Enable Logical Replication

PostgreSQL logical replication requires wal_level=logical. Edit postgresql.conf:

wal_level = logical
max_replication_slots = 4
max_wal_senders = 4

Or start PostgreSQL with Docker (recommended for testing):

bash
docker run -d --name varpulis-pg \
    -e POSTGRES_USER=varpulis \
    -e POSTGRES_PASSWORD=secret \
    -e POSTGRES_DB=myapp \
    -p 5432:5432 \
    postgres:16-alpine \
    -c wal_level=logical \
    -c max_replication_slots=4 \
    -c max_wal_senders=4

Verify logical replication is enabled:

bash
docker exec varpulis-pg psql -U varpulis -d myapp -c "SHOW wal_level;"
#  wal_level
# -----------
#  logical

Create Tables and Publication

sql
-- Create tables
CREATE TABLE orders (
    id SERIAL PRIMARY KEY,
    customer TEXT NOT NULL,
    amount NUMERIC(10,2) NOT NULL,
    status TEXT DEFAULT 'pending'
);

CREATE TABLE products (
    id SERIAL PRIMARY KEY,
    name TEXT NOT NULL,
    price NUMERIC(10,2) NOT NULL,
    stock INTEGER DEFAULT 0
);

-- Create a publication for CDC
CREATE PUBLICATION varpulis_pub FOR TABLE orders, products;

The publication tells PostgreSQL which tables to include in the CDC stream.


Part 2: Your First CDC Pipeline

The Program

Create cdc_orders.vpl:

vpl
# Track all new orders in real-time via PostgreSQL CDC
connector PgCdc = cdc_postgres (
    host: "localhost",
    port: 5432,
    dbname: "myapp",
    user: "varpulis",
    password: "secret",
    publication: "varpulis_pub"
)

stream NewOrders = orders.INSERT
    .from(PgCdc)
    .emit(
        customer: customer,
        amount: amount,
        status: status
    )

How It Works

The CDC connector uses PostgreSQL's logical replication protocol to stream WAL (Write-Ahead Log) changes as events. Each database change becomes a Varpulis event with:

  • event_type: {table}.{OPERATION} (e.g., orders.INSERT, orders.UPDATE)
  • _table: The source table name
  • _op: The operation type (INSERT, UPDATE, or DELETE)
  • Data fields: Column values from the changed row

Test It

Insert some rows:

bash
docker exec varpulis-pg psql -U varpulis -d myapp -c "
    INSERT INTO orders (customer, amount) VALUES ('Alice', 99.99);
    INSERT INTO orders (customer, amount) VALUES ('Bob', 250.00);
"

You should see output events for each INSERT.

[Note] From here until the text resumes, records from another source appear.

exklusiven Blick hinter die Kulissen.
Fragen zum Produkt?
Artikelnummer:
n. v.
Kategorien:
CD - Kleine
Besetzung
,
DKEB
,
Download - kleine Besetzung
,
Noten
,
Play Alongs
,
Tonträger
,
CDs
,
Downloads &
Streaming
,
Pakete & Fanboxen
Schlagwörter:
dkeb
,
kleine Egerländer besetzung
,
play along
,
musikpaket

Part 3: Filtering by Operation

Each CDC event carries an _op field that you can filter on:

vpl
# Only track new inserts
stream Inserts = orders.INSERT
    .from(PgCdc)
    .where(_op == "INSERT")
    .emit(customer: customer, amount: amount)

# Only track updates
stream Updates = orders.UPDATE
    .from(PgCdc)
    .where(_op == "UPDATE")
    .emit(customer: customer, new_amount: amount)

# Only track deletes
stream Deletes = orders.DELETE
    .from(PgCdc)
    .where(_op == "DELETE")
    .emit(deleted_id: id)

You can also use the event_type which follows the pattern {table}.{OP}:

vpl
# Equivalent — filter by event type
stream Inserts = orders.INSERT
    .from(PgCdc)
    .emit(customer: customer, amount: amount)

Part 4: Handling Updates

UPDATE events can include both old and new field values when PostgreSQL is configured with REPLICA IDENTITY FULL:

sql
-- Enable full replica identity for old-value tracking
ALTER TABLE orders REPLICA IDENTITY FULL;

With full replica identity, UPDATE events include old_* prefixed fields:

vpl
# Detect price changes
stream PriceChanges = orders.UPDATE
    .from(PgCdc)
    .where(_op == "UPDATE")
    .emit(
        customer: customer,
        old_amount: old_amount,
        new_amount: amount,
        change: amount - old_amount
    )

Without REPLICA IDENTITY FULL, only the new values and primary key are available in UPDATE events.


Part 5: Multi-Table CDC

A single publication can include multiple tables. Events are automatically routed by their _table field:

vpl
connector PgCdc = cdc_postgres (
    host: "localhost",
    port: 5432,
    dbname: "myapp",
    user: "varpulis",
    password: "secret",
    publication: "varpulis_pub"
)

# Orders pipeline
stream OrderAlerts = orders.INSERT
    .from(PgCdc)
    .where(amount > 1000)
    .emit(alert: "high_value_order", customer: customer, amount: amount)

# Product stock changes
stream LowStock = products.UPDATE
    .from(PgCdc)
    .where(stock < 10)
    .emit(alert: "low_stock", product: name, remaining: stock)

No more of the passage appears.